Wolf rejoined WLUP in November 2003. "It's good to be home again at the Loop," Wolf told the Chicago Sun-Times at the time. "Anybody who considers a radio station as his home is an idiot. I'm an idiot. As for doing the news, I stand on the shoulders of giants: Walter Cronkite, John Chancellor, (and the frequently mocked, short-lived Chicago news anchor) Ron Hunter. I do not take this responsibility lightly. In fact, I take no responsibility at all."

In December 2004—and while still on the air at WLUP—Wolf auditioned for a job working alongside Roe Conn at WLS (AM) radio.
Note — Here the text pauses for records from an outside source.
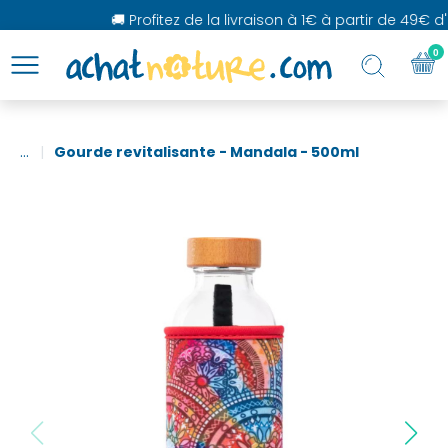
🚚 Profitez de la livraison à 1€ à partir de 49€ d'
0
...
Gourde revitalisante - Mandala - 500ml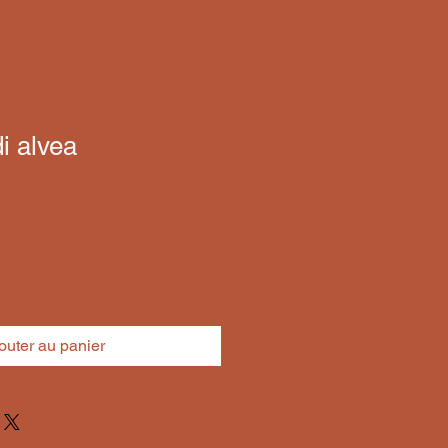
i alvea
outer au panier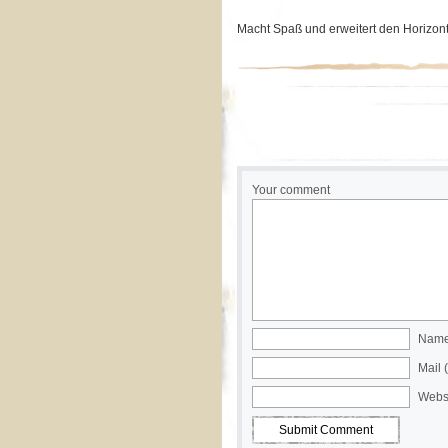
Macht Spaß und erweitert den Horizont
Your comment
Name 
Mail 
Webs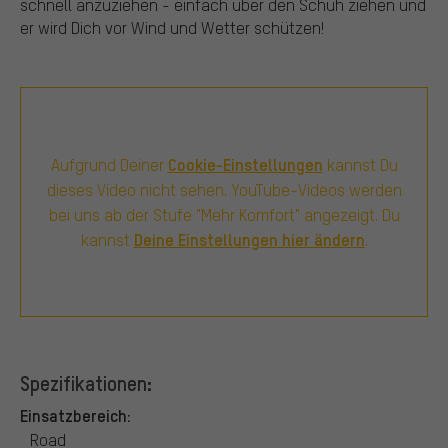
schnell anzuziehen - einfach über den Schuh ziehen und
er wird Dich vor Wind und Wetter schützen!
Cookie-Einstellungen
Aufgrund Deiner
kannst Du
dieses Video nicht sehen. YouTube-Videos werden
bei uns ab der Stufe "Mehr Komfort" angezeigt. Du
Deine Einstellungen hier ändern
kannst
.
Spezifikationen:
Einsatzbereich:
Road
The pairing didn't work out, however.

On March 5, 2009, WLUP fired Wolf from his role as a morning radio sidekick, as part of a cost cutting.

In May 2010, WLS radio hired Wolf as a Saturday afternoon talk-show host, co-hosting a two-hour program with political commentator Dan Proft.
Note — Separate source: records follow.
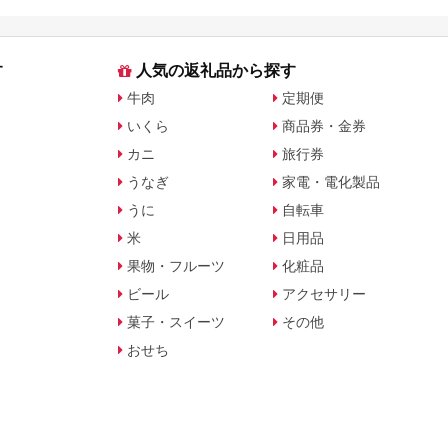
返礼品を比較
す
人気の返礼品から探す
牛肉
定期便
いくら
商品券・金券
カニ
旅行券
うなぎ
家電・電化製品
うに
自転車
米
日用品
果物・フルーツ
化粧品
ビール
アクセサリー
菓子・スイーツ
その他
おせち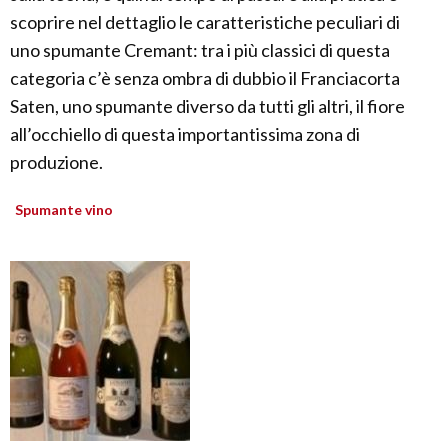
scoprire nel dettaglio le caratteristiche peculiari di
uno spumante Cremant: tra i più classici di questa
categoria c’è senza ombra di dubbio il Franciacorta
Saten, uno spumante diverso da tutti gli altri, il fiore
all’occhiello di questa importantissima zona di
produzione.
Spumante vino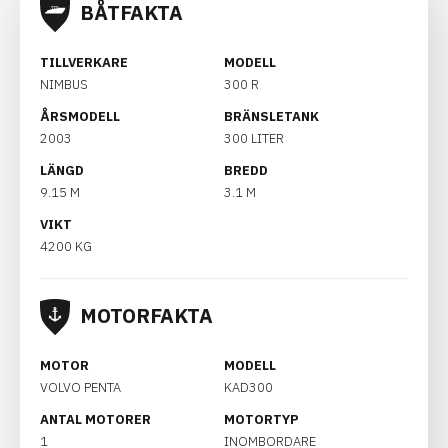
BÅTFAKTA
TILLVERKARE
MODELL
NIMBUS
300 R
ÅRSMODELL
BRÄNSLETANK
2003
300 LITER
LÄNGD
BREDD
9.15 M
3.1 M
VIKT
4200 KG
MOTORFAKTA
MOTOR
MODELL
VOLVO PENTA
KAD300
ANTAL MOTORER
MOTORTYP
1
INOMBORDARE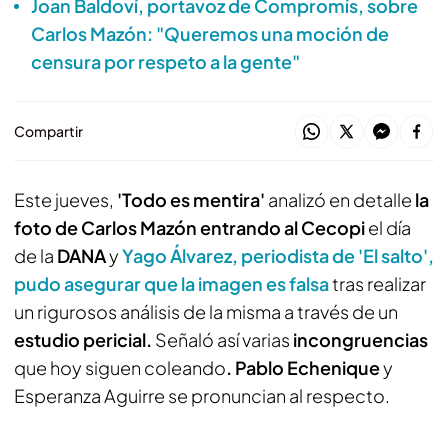
Joan Baldoví, portavoz de Compromís, sobre
Carlos Mazón: "Queremos una moción de
censura por respeto a la gente"
Compartir
Este jueves,
'Todo es mentira'
analizó en detalle
la
foto de Carlos Mazón entrando al Cecopi
el día
de la
DANA
y
Yago Álvarez, periodista de 'El salto',
pudo asegurar que la imagen es
falsa
tras realizar
un rigurosos análisis de la misma a través de un
estudio pericial.
Señaló así varias
incongruencias
que hoy siguen coleando
. Pablo Echenique
y
Esperanza Aguirre se pronuncian al respecto.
In July 2011, WLS-AM announced that starting July 18, 2011, Wolf and Proft would begin airing their show five mornings a week, replacing the weekday morning show of host Cisco Cotto, who was fired. Wolf was let go from WLS in early 2015.

== Blogging and social media ==
For many months, Wolf was blogging in a now-neglected blog at ChicagoNow.com. and also was a frequent commenter on the Chicago broadcasting-themed Vocalo.org blog written by former Sun-Times columnist Robert Feder.

In April 2016, Wolf was criticized for an insensitive comment he posted on Twitter about the death of a Baltimore man who died from injuries suffered while in police custody. On the one-year anniversary of the death of Freddie Gray—which due to safety concerns about riots prompted the Baltimore Orioles to play the Chicago White Sox in an empty stadium in Baltimore on April 29, 2015—Wolf in April 2016 tweeted: "Sox in their Freddie Gray uniforms in Baltimore tonight." After he was criticized on Twitter, Wolf apologized in the Chicago Tribune, saying that he "didn't want to hurt anyone, but I have. My comedy, if that's what you want to call it, is in the Jackie Mason and Don Rickles tradition, though I'm not as good as they are. I'm kind of an equal opportunity offender. I've been doing this for decades and didn't intend for this to be more than what I've always done. But I did hurt people, and so I'm sorry."

== Personal life ==
Wolf and his wife Caryn have been married since about 1975. They have five children.

During the 1990s, Wolf lived in several homes in Riverwoods, Illinois. Wolf moved to Deerfield, Illinois in 2007 and then to his current home on a farm in Old Mill Creek, Illinois in 2010. "I thought I married a North Shore princess, but what I really married was a farm girl," Wolf quipped to the Tribune in June 2010. "I mow the lawn practically every day of the week, because it's like 20 lawns' worth."

Wolf also worked full-time as a lawyer for the Chicago law firm Holstein, Mack and Klein from 1982 until 1987. He decided to leave the law in 1987 to focus full-time on broadcasting. "When I was an attorney on the radio, that was crazy," he told the Chicago Tribune in 1991. "Trying to explain to a judge that you need a recess to do a sportscast...the two jobs didn't dovetail at all. It was difficult to do both jobs well. So when the TV opportunity opened up, I just seized it."

Currently, in addition to his broadcasting work, Wolf works part-time as a divorce attorney in Lake County, Illinois.